The boat circled around, headed northwest, and went on at full speed until, not only the tanker, but every other craft in view, had sunk beneath the horizon. Then the engines were stopped, and the signal yard sent down.
“Back in the pocket again,” said Denman to Florrie. “What on earth can they be driving at?”
“And why,” she answered, with another query, “did they go to all that trouble to be so polite and nice, when, as you say, they are fully committed to piracy, and robbed the other vessels by force?”
“This seems to show,” he said, “the master hand of Jenkins, who is a natural-born gentleman, as against the work of Forsythe, who is a natural-born brute.”
“Yet he is a high-school graduate.”
“And Jenkins is a passed seaman apprentice.”
“What is that?”
“One who enters the navy at about fifteen or sixteen to serve until he is twenty-one, then to leave the navy or reënlist. They seldom reënlist, for they are trained, tutored, and disciplined into good workmen, to whom shore life offers better opportunities. Those who do reënlist have raised the standard of the navy sailor to the highest in the world; but those that don’t are a sad loss to the navy. Jenkins reënlisted. So did Forsythe.”
“But do you think the training and tutoring that Jenkins received equal to an education like Forsythe’s—or yours?”
“They learn more facts,” answered Denman. “The training makes a man of a bad boy, and a gentleman of a good one. What a ghastly pity that, because of conservatism and politics, all this splendid material for officers should go to waste, and the appointments to Annapolis be given to good high-school scholars, who might be cowardly sissies at heart, or blackguards like Forsythe!”
“But that is how you received your appointment, Billie Denman,” said the girl, warmly; “and you are neither a sissy nor a blackguard.”
“I hope not,” he answered, grimly. “Yet, if I had first served my time as seaman apprentice before being appointed to Annapolis, I might be up on that bridge now, instead of standing supinely by while one seaman apprentice does the navigating and another the bossing.”
“There is that man again. I’m afraid of him, Billie. All the others, except Forsythe, have been civil to me; but he looks at me—so—so hatefully.”
Billings, minus his clean white jacket, had come up the hatch and gone forward. He came back soon, showing a sullen, scowling face, as though his cheerful disposition had entirely left him.
As he reached the galley hatch, he cast upon the girl a look of such intense hatred and malevolence that Denman, white with anger, sprang to the hatch, and halted him.
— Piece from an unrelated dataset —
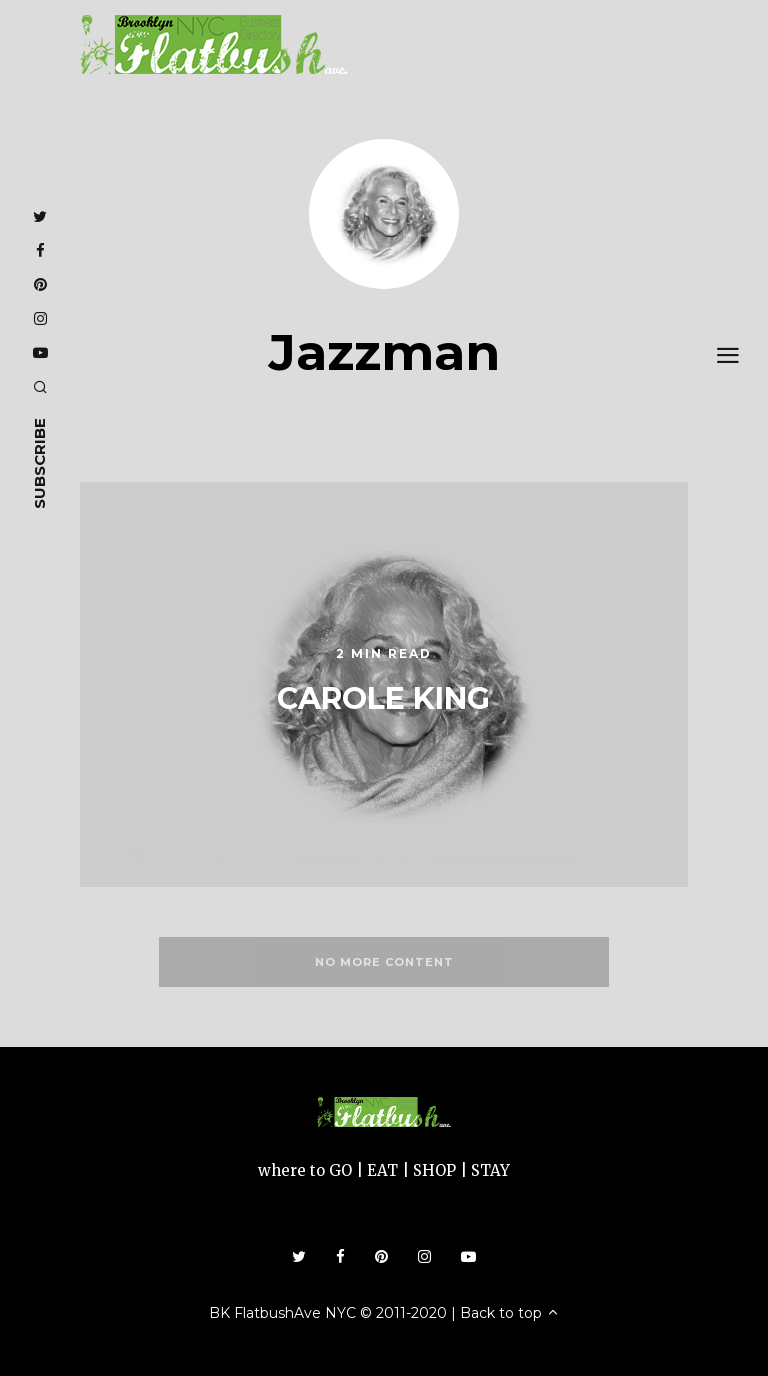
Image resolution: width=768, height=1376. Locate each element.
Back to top (510, 1313)
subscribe (39, 463)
“If ever again,” he said, explosively, “I catch you glaring at this lady in that manner, parole or no parole, I’ll throw you overboard.”
Billings’ face straightened; he saluted, and, without a word, went down the hatch, while Denman returned to the girl.
“He is an enlisted man,” he said, bitterly, “not a passed seaman apprentice; so I downed him easily with a few words.”
And then came the thought, which he did not express to Florrie, that his fancied limitations, which prevented him from being on the bridge, also prevented him from enlightening the morbid Billings as to the real source of the “terrible punch” he had received; for, while he could justify his silence to Florrie, he could only, with regard to Billings, feel a masculine dread of ridicule at dressing in feminine clothing.